Bez punktów powrócili do Skoczowa dzisiaj zawodnicy Beskidu Skoczów, którzy w meczu 7 kolejki ligi okręgowej przegrali w wyjazdowym spotkaniu z LKS Tempo Puńców 2:1(2:1). Bramkę dla Beskidu zdobył Damian Szczęsny.

Beskid: K. Krucek, Kotrys(46’ Jaworski), Krzywoń, Juraszek, Grześ, Małkowski, Szczyrba, Janik(82’ K. Chrapek), Borkała(46’ Jaworzyn), Szczęsny, K. Krucek

Żółte kartki: Jaworski, Szczyrba, Janik

Nie najlepiej rozpoczął się mecz dla Beskidu. Po dośrodkowaniu piłki z prawej strony głową piłkę do bramki Beskidu skierował gracz Tempa. W 10 minucie blisko podwyższenia wyniku byli zawodnicy Tempa. Zawodnik rywala wyprzedził wychodzącego z bramki Konrada Krucka i dograł do kolegi z drużyny, który trafił w boczną siatkę. W 21 minucie ponownie zagrozili bramce Beskidu zawodnicy gospodarzy. Rywal wymanewrował obronę Beskidu, lecz w sytuacji sam na sam przegrał pojedynek z Konradem Kruckiem. W 30 minucie popis swoich “umiejętności” dał arbiter spotkania, który najpierw pozwolił kontynuować akcję po faulu na Kamilu Kotrysie a następnie z niewiadomych przyczyn odgwizdał rzut karny dla Tempa, który na bramkę zamienił zawodnik gospodarzy.

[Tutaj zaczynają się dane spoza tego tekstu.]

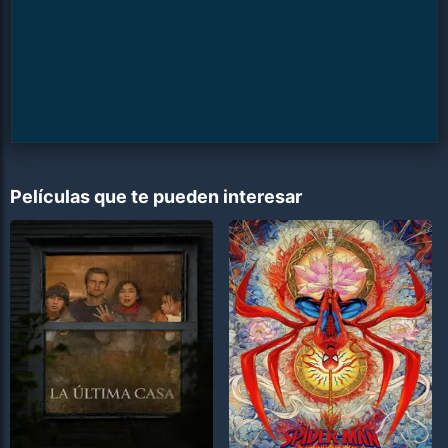
Películas que te pueden interesar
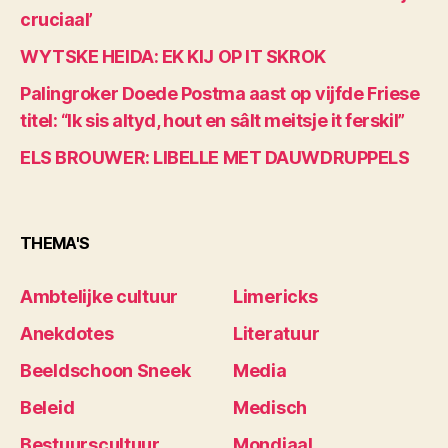
cruciaal’
WYTSKE HEIDA: EK KIJ OP IT SKROK
Palingroker Doede Postma aast op vijfde Friese
titel: “Ik sis altyd, hout en sâlt meitsje it ferskil”
ELS BROUWER: LIBELLE MET DAUWDRUPPELS
THEMA'S
Ambtelijke cultuur
Limericks
Anekdotes
Literatuur
Beeldschoon Sneek
Media
Beleid
Medisch
Bestuurscultuur
Mondiaal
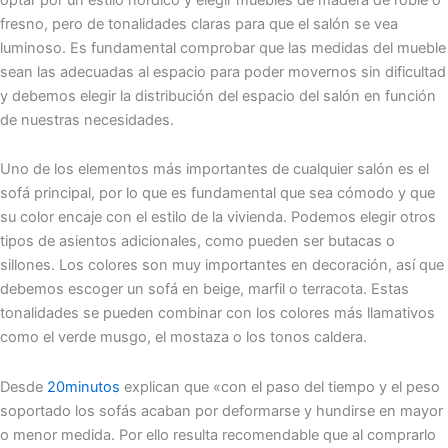
fresno, pero de tonalidades claras para que el salón se vea
luminoso. Es fundamental comprobar que las medidas del mueble
sean las adecuadas al espacio para poder movernos sin dificultad
y debemos elegir la distribución del espacio del salón en función
de nuestras necesidades.
Uno de los elementos más importantes de cualquier salón es el
sofá principal, por lo que es fundamental que sea cómodo y que
su color encaje con el estilo de la vivienda. Podemos elegir otros
tipos de asientos adicionales, como pueden ser butacas o
sillones. Los colores son muy importantes en decoración, así que
debemos escoger un sofá en beige, marfil o terracota. Estas
tonalidades se pueden combinar con los colores más llamativos
como el verde musgo, el mostaza o los tonos caldera.
Desde
20minutos
explican que «con el paso del tiempo y el peso
soportado los sofás acaban por deformarse y hundirse en mayor
o menor medida. Por ello resulta recomendable que al comprarlo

Na odpowiedź Beskidu musieliśmy czekać do 34 minuty, kiedy to piłkę z prawej strony dograł Michał Grześ a najlepiej w polu karnym odnalazł się Damian Szczęsny, który skierował piłkę do bramki.

Po zmianie stron obraz gry się diametralnie zmienił. Drużyna Tempa cofnęła się do obrony i próbowała stwarzać zagrożenie z kontrataków, natomiast zawodnicy Beskidu odbijali się na 20 metrze od zasieków obronnych defensywy drużyny z Puńcowa. Najbliżej zdobycia bramki był po zmianie stron Dawid Jaworski, który w 53 minucie uderzył z dystansu, jednak bramkarz skierował piłkę na rzut rożny.